For more details, check the Ultralytics YOLO configuration page.

What are the benefits of using genetic algorithms for hyperparameter tuning in YOLO26?

Genetic algorithms in Ultralytics YOLO26 provide a robust method for exploring the hyperparameter space, leading to highly optimized model performance. Key benefits include:

  • Efficient Search: BLX-α crossover combines genes from the highest-fitness parents, while log-normal mutation perturbs the result to discover new candidates.
  • Avoiding Local Minima: By introducing randomness, they help in avoiding local minima, ensuring better global optimization.
  • Performance Metrics: They adapt based on a task-specific fitness score (mAP50-95 for detection).

To see how genetic algorithms can optimize hyperparameters, check out the hyperparameter evolution guide.

How long does the hyperparameter tuning process take for Ultralytics YOLO?

The time required for hyperparameter tuning with Ultralytics YOLO largely depends on several factors such as the size of the dataset, the complexity of the model architecture, the number of iterations, and the computational resources available. For instance, tuning YOLO26n on a dataset like COCO8 for 30 epochs might take several hours to days, depending on the hardware.

To effectively manage tuning time, define a clear tuning budget beforehand, as covered in Preparing for Hyperparameter Tuning. This helps balance resource allocation and optimization goals.

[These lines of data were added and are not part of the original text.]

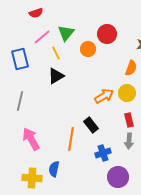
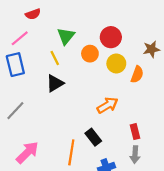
pink line: (42, 37) -> (20, 38), moved
yellow circle: (127, 93) -> (116, 64), moved
gray line: (20, 101) -> (15, 111), turned 30
pink arrow: (31, 139) -> (27, 152), turned 75

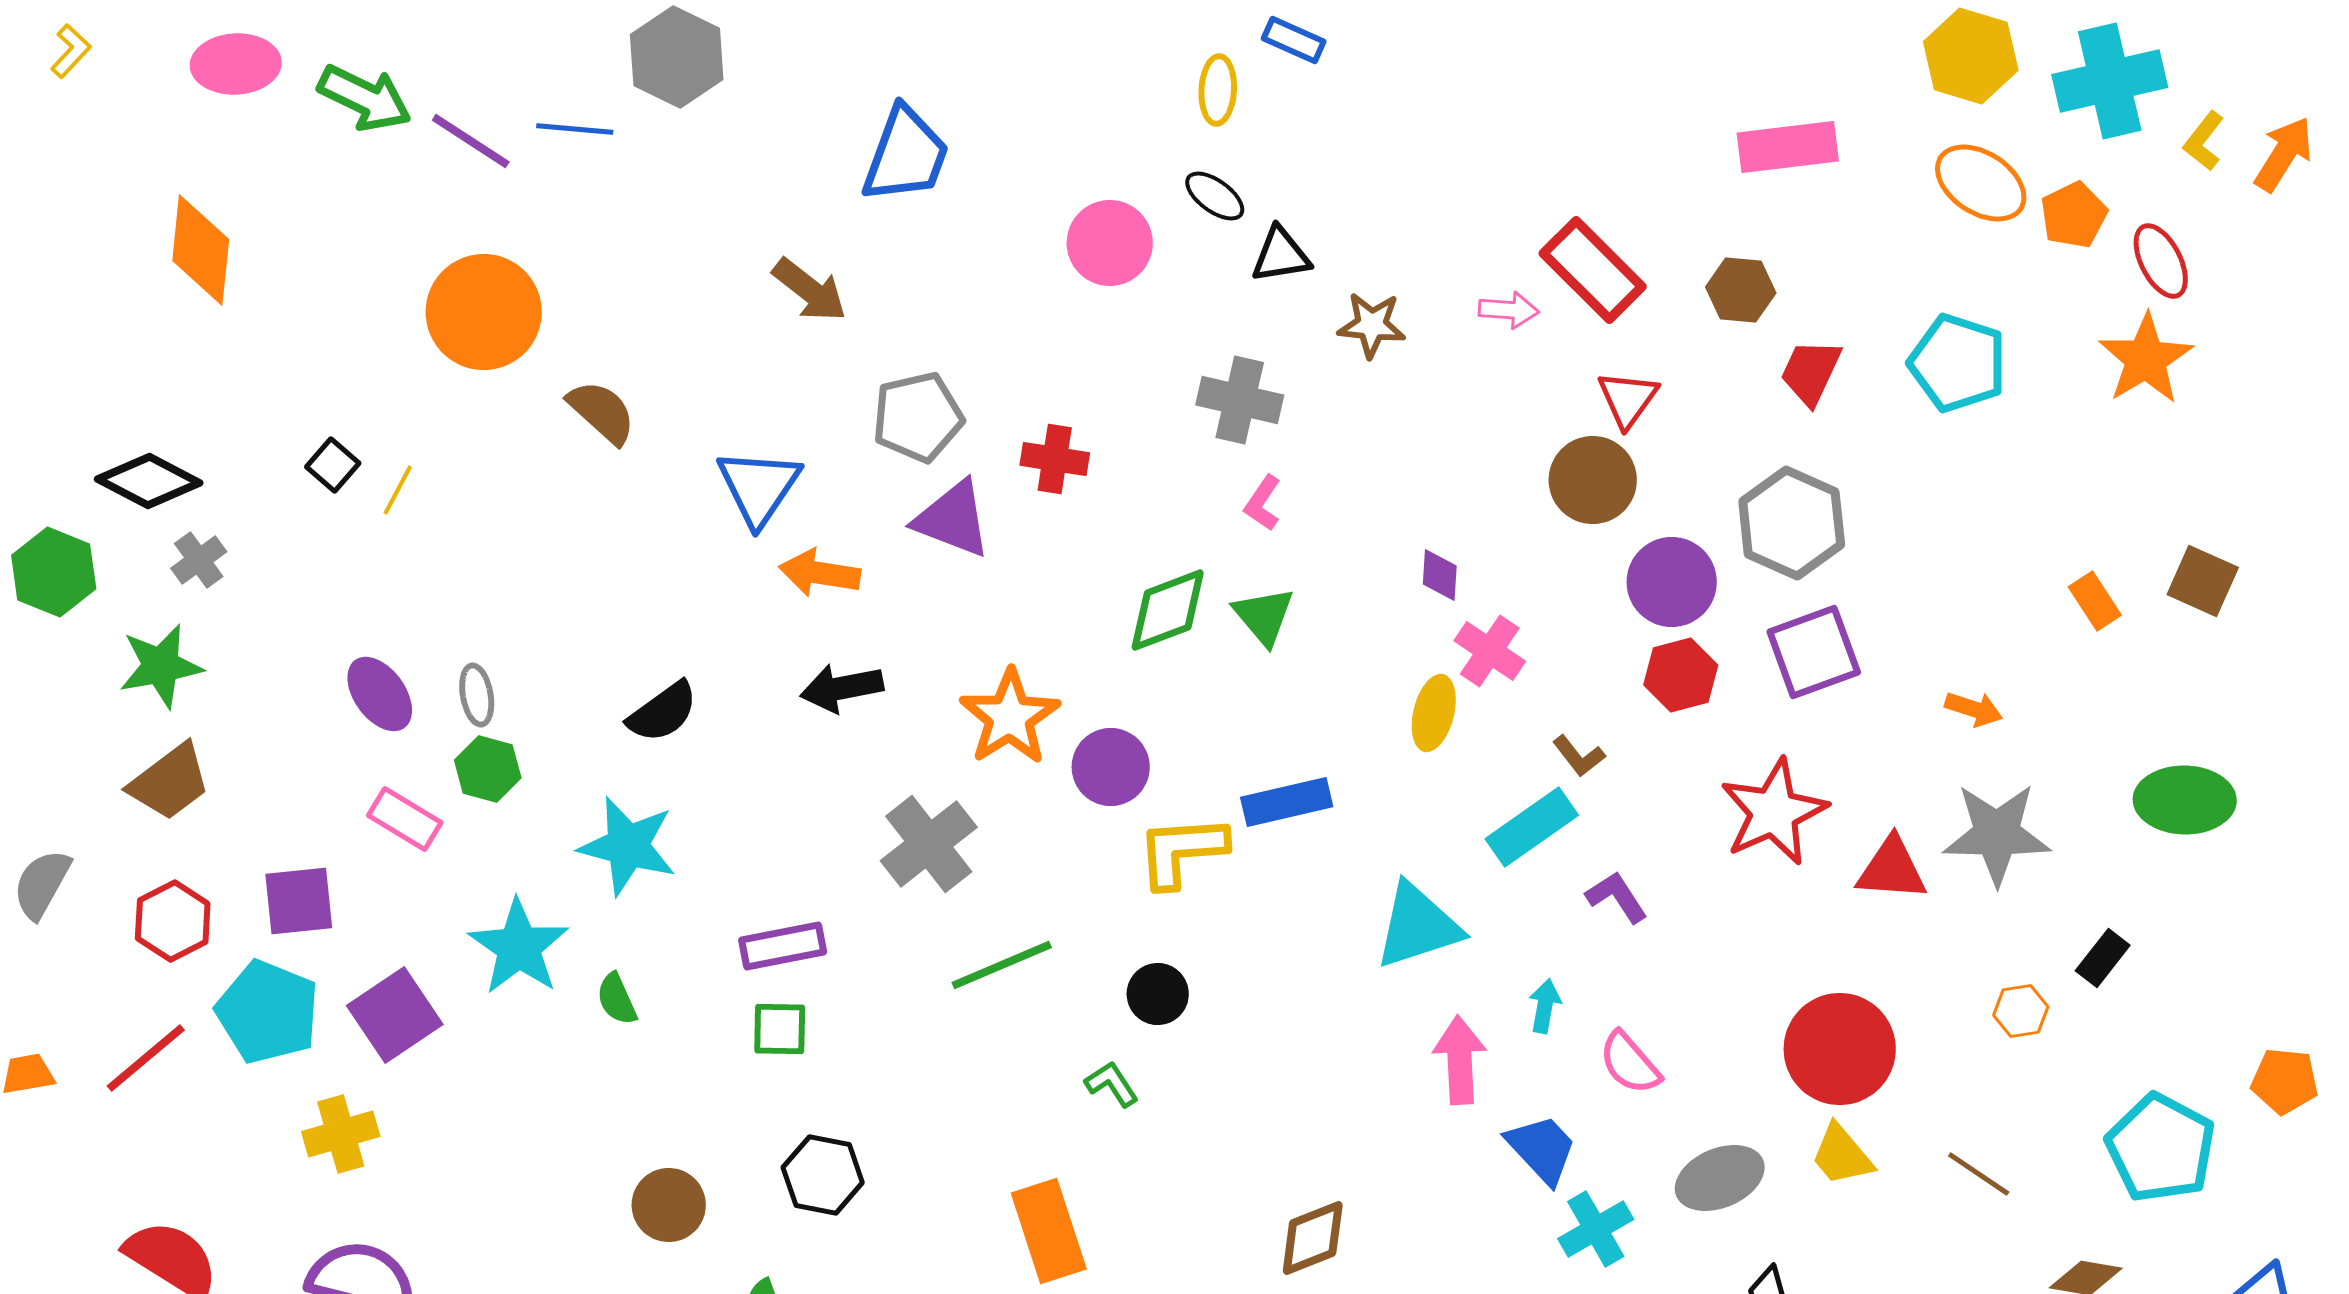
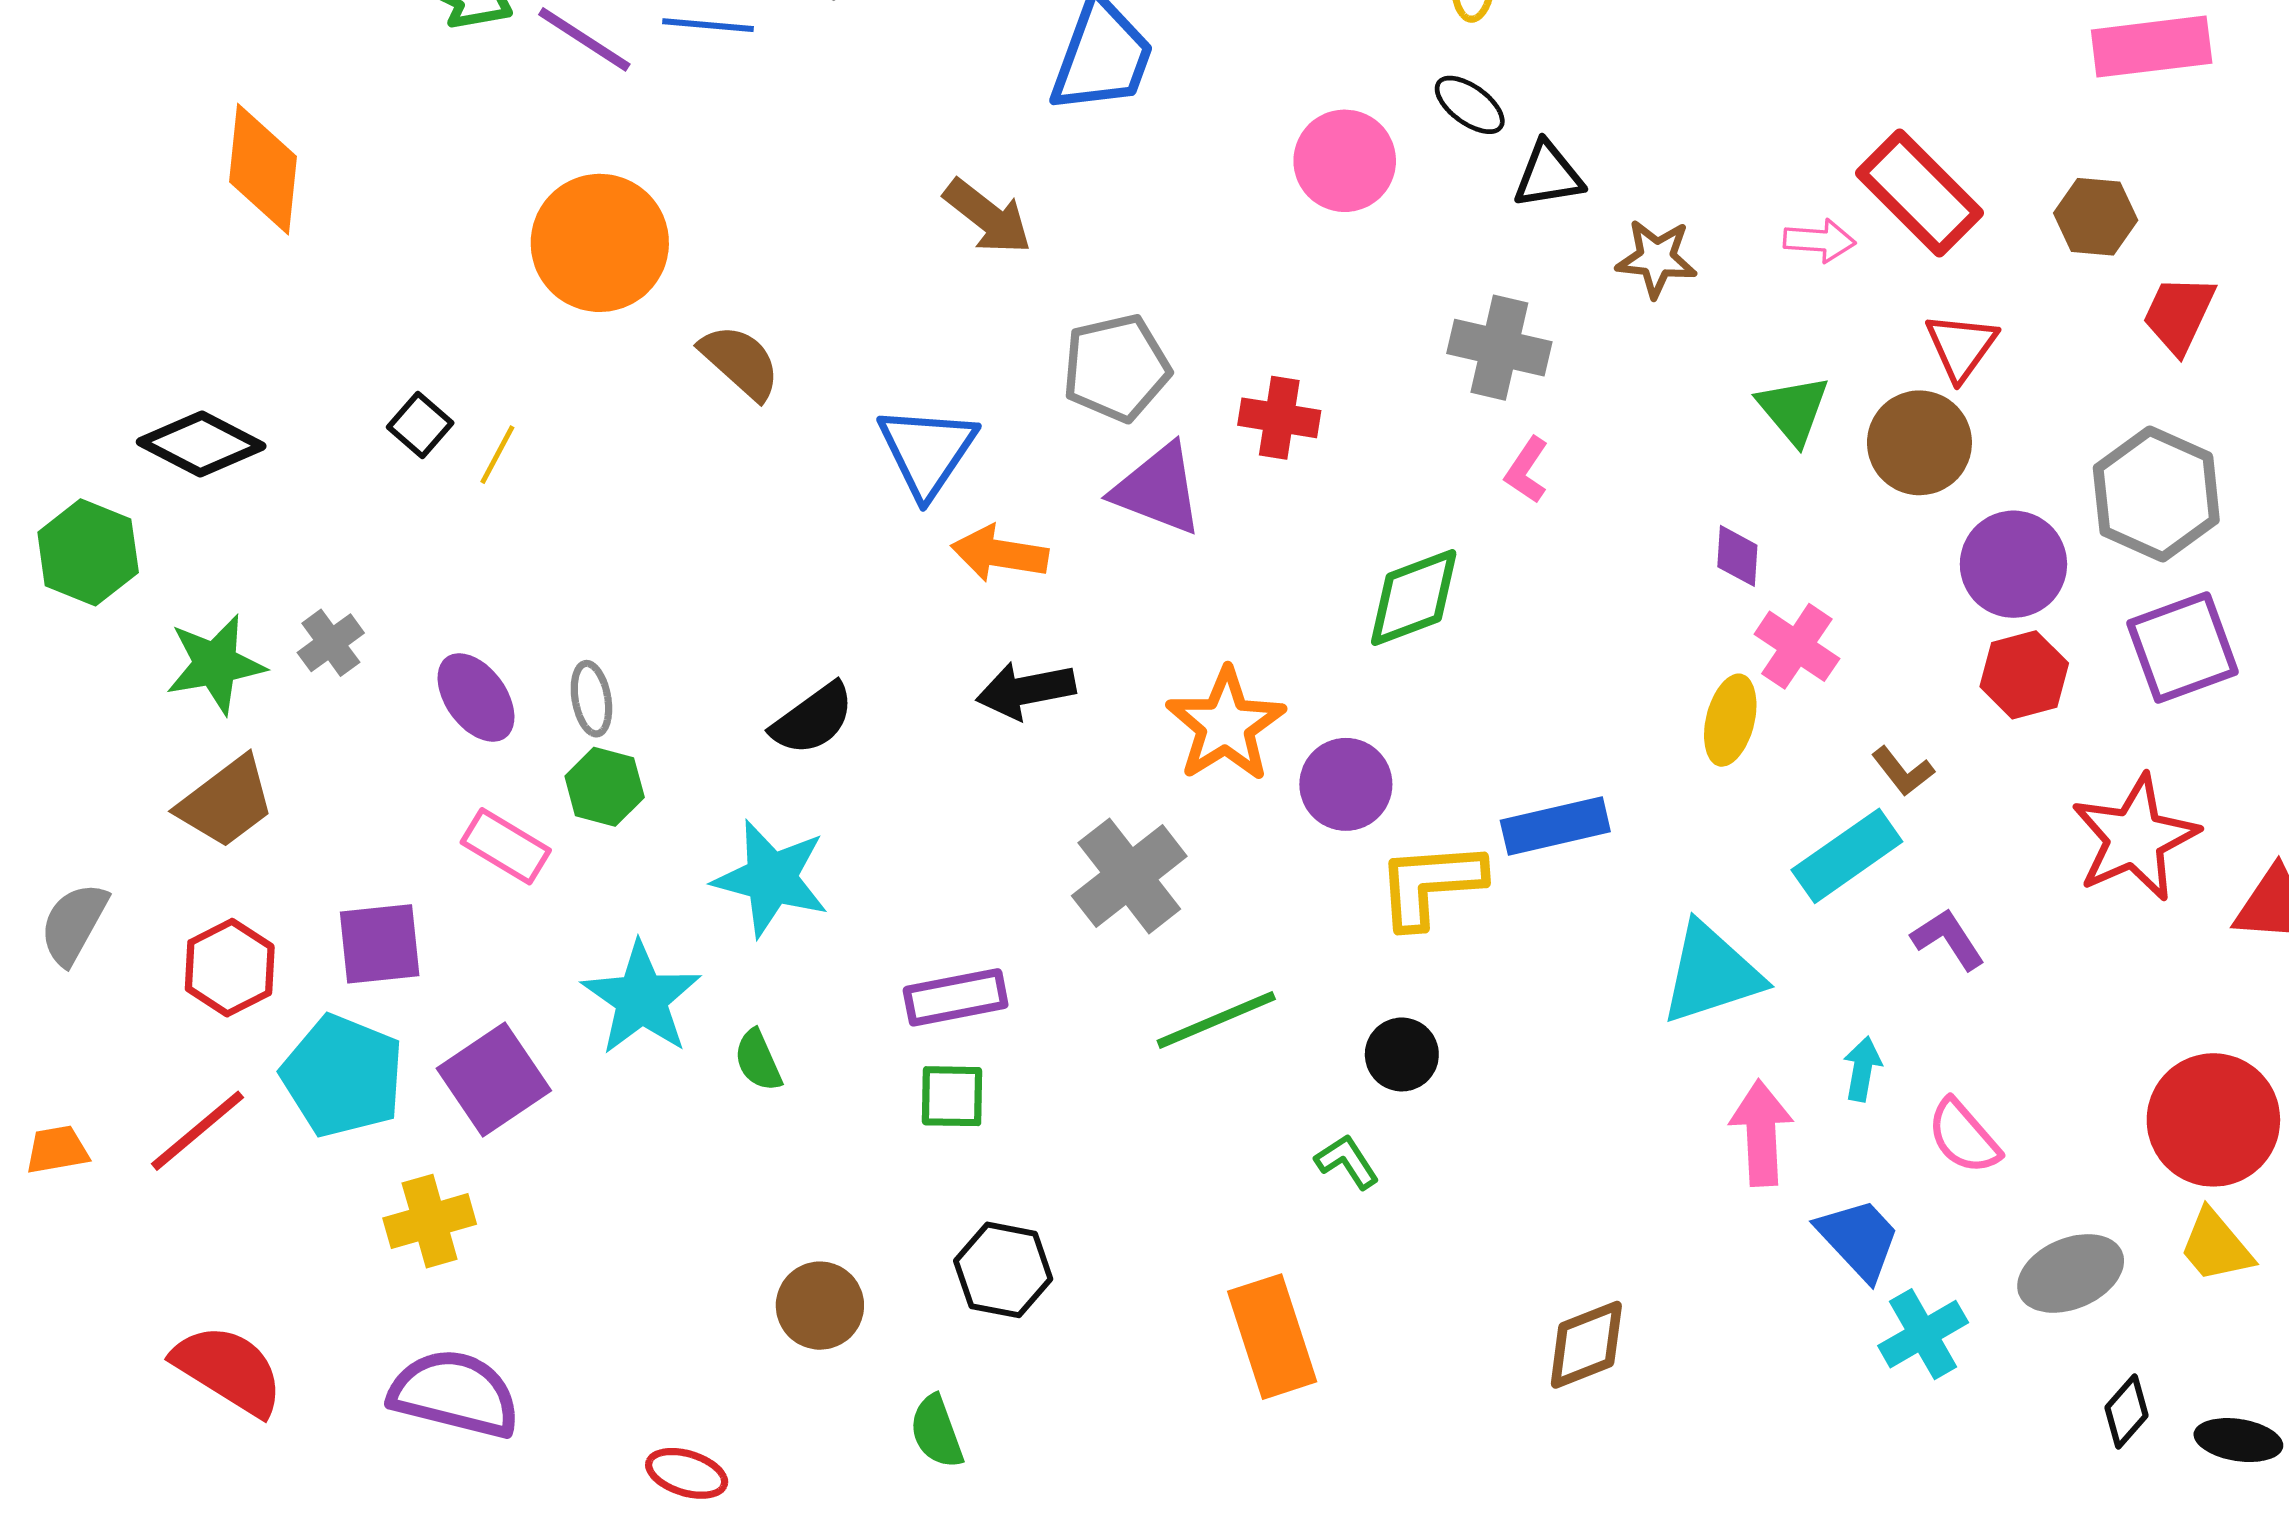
gray cross: (199, 560) -> (331, 643), moved
green triangle: (1264, 616) -> (1793, 410), moved

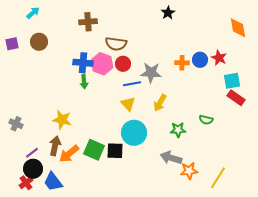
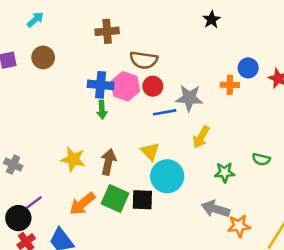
blue circle: (200, 60) -> (248, 68), moved
yellow triangle: (128, 104) -> (150, 151), moved
brown arrow: (55, 146) -> (108, 162), moved
black circle: (33, 169) -> (18, 218), moved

What metrics should I use to evaluate model performance during hyperparameter tuning in YOLO?

When evaluating model performance during hyperparameter tuning in YOLO, you can use several key metrics:

  • AP50: The average precision at IoU threshold of 0.50.
  • F1-Score: The harmonic mean of precision and recall.
  • Precision and Recall: Individual metrics indicating the model's accuracy in identifying true positives versus false positives and false negatives.

These metrics help you understand different aspects of your model's performance. Refer to the Ultralytics YOLO performance metrics guide for a comprehensive overview.

Can I use Ray Tune for advanced hyperparameter optimization with YOLO26?

Yes, Ultralytics YOLO26 integrates with Ray Tune for advanced hyperparameter optimization. Ray Tune offers sophisticated search algorithms like Bayesian Optimization and Hyperband, along with parallel execution capabilities to speed up the tuning process.

To use Ray Tune with YOLO26, simply set the use_ray=True parameter in your model.tune() method call. For more details and examples, check out the Ray Tune integration guide.